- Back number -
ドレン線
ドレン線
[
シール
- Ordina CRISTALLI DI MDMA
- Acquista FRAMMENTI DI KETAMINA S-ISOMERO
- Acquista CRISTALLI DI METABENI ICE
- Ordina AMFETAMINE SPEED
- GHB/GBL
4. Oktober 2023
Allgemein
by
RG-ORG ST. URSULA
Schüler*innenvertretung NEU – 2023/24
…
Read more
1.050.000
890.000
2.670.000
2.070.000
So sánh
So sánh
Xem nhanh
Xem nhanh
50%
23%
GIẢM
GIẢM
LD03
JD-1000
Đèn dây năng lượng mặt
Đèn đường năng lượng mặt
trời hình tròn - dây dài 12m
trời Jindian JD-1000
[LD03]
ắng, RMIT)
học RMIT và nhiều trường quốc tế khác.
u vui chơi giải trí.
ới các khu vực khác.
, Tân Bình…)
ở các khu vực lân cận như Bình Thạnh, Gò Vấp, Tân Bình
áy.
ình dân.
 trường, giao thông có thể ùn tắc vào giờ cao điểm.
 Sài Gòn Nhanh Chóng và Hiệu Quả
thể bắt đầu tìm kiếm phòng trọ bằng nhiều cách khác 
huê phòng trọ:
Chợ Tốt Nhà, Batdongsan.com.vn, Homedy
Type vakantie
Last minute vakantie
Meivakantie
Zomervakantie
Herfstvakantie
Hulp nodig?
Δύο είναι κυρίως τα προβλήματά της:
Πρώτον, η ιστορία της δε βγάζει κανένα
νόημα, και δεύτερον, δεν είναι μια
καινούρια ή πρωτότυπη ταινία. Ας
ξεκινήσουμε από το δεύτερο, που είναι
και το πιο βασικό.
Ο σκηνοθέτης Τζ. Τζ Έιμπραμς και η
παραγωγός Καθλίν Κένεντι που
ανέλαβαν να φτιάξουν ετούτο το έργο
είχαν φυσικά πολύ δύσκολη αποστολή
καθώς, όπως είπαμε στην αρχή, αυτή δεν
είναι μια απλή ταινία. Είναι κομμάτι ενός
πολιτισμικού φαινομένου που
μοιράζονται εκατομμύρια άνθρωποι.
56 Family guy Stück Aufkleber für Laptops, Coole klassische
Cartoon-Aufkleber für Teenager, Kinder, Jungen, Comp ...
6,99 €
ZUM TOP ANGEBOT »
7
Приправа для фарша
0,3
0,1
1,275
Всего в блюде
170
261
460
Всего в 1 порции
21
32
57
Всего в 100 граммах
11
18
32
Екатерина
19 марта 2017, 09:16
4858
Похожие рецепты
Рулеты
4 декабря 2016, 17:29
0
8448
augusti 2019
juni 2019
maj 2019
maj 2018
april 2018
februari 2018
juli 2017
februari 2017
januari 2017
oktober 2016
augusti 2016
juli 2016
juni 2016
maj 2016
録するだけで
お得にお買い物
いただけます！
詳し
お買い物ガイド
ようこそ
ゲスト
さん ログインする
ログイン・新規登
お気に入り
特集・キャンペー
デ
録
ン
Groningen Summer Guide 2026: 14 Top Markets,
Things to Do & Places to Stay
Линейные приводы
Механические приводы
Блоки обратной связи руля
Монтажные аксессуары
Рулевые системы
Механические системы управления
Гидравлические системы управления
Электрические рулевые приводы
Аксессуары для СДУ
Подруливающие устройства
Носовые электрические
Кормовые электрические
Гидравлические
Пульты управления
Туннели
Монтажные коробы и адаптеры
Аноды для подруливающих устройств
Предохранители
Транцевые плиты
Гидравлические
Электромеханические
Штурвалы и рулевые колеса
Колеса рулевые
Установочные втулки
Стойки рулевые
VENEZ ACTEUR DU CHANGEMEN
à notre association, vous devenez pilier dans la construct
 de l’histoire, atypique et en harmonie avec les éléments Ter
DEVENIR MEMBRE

----------

## Exercise details
Print only these lines, please. They run from the start of the entries above to the line containing "και το πιο βασικό.", both ends included, and must match exactly.

## Output of the task
- Back number -
ドレン線
ドレン線
[
シール
- Ordina CRISTALLI DI MDMA
- Acquista FRAMMENTI DI KETAMINA S-ISOMERO
- Acquista CRISTALLI DI METABENI ICE
- Ordina AMFETAMINE SPEED
- GHB/GBL
4. Oktober 2023
Allgemein
by
RG-ORG ST. URSULA
Schüler*innenvertretung NEU – 2023/24
…
Read more
1.050.000
890.000
2.670.000
2.070.000
So sánh
So sánh
Xem nhanh
Xem nhanh
50%
23%
GIẢM
GIẢM
LD03
JD-1000
Đèn dây năng lượng mặt
Đèn đường năng lượng mặt
trời hình tròn - dây dài 12m
trời Jindian JD-1000
[LD03]
ắng, RMIT)
học RMIT và nhiều trường quốc tế khác.
u vui chơi giải trí.
ới các khu vực khác.
, Tân Bình…)
ở các khu vực lân cận như Bình Thạnh, Gò Vấp, Tân Bình
áy.
ình dân.
 trường, giao thông có thể ùn tắc vào giờ cao điểm.
 Sài Gòn Nhanh Chóng và Hiệu Quả
thể bắt đầu tìm kiếm phòng trọ bằng nhiều cách khác 
huê phòng trọ:
Chợ Tốt Nhà, Batdongsan.com.vn, Homedy
Type vakantie
Last minute vakantie
Meivakantie
Zomervakantie
Herfstvakantie
Hulp nodig?
Δύο είναι κυρίως τα προβλήματά της:
Πρώτον, η ιστορία της δε βγάζει κανένα
νόημα, και δεύτερον, δεν είναι μια
καινούρια ή πρωτότυπη ταινία. Ας
ξεκινήσουμε από το δεύτερο, που είναι
και το πιο βασικό.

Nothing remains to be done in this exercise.